Wow. When I wrote the previous post, it was after a few high-anxiety days and I didn’t think much of it when I clicked the Publish button. I’ve been toying around with the idea of writing more lately, so I figured I would post it over at Blogher as well. I thought that maybe a handful of people would read it. Maybe one or two of them would find their way over here.
My entry has been read over 1400 times and has been shared over 500 times on Facebook. I realize that to the experienced bloggers these numbers are probably minuscule, but to me this is HUGE. Last Friday night I received an email from the Executive Editor at Blogher telling me how much she liked what I wrote and that she was going to feature it on the homepage. I may have actually jumped up and down and squealed while I told my husband. Aside from two not-quite-negative-but-not-quite-positive remarks from people on FB, everyone has been so nice and supportive. One person suggested that maybe I have some form of Autism (I don’t) and someone else thought I made “it” (Being introverted? My life? I’m not quite clear.) sound depressing. Normally that would be enough to make me give up and quit entirely, but instead I’ve enrolled in a creative writing course. I realize I have a lonnng way to go, but I think I can do this.

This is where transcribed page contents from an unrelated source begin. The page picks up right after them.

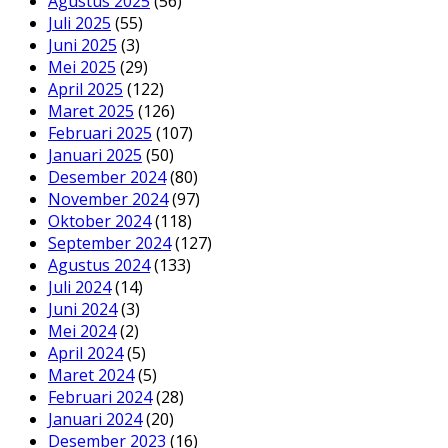
Agustus 2025
(56)
Juli 2025
(55)
Juni 2025
(3)
Mei 2025
(29)
April 2025
(122)
Maret 2025
(126)
Februari 2025
(107)
Januari 2025
(50)
Desember 2024
(80)
November 2024
(97)
Oktober 2024
(118)
September 2024
(127)
Agustus 2024
(133)
Juli 2024
(14)
Juni 2024
(3)
Mei 2024
(2)
April 2024
(5)
Maret 2024
(5)
Februari 2024
(28)
Januari 2024
(20)
Desember 2023
(16)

Anyone who knows me or has read more than a couple entries here can probably figure out that I do not deal well with change. At all. I like routine. I am terrified of making the “wrong” decision anytime I need to make a choice. This time is a little different, though. I’m scared of this class (What if the instructor tells me I’m a horrible writer? What if everyone else is better than me? What if I realize this isn’t what I want to do after all?), but I’m also really excited. It’s online, so I can hide behind the anonymity of the Internet and even if I do royally suck, no one will know who I am anyway! I’ve reached the point where I realize I have to take the chance and try to make a change in order to maybe, possibly, find work that will make me happy.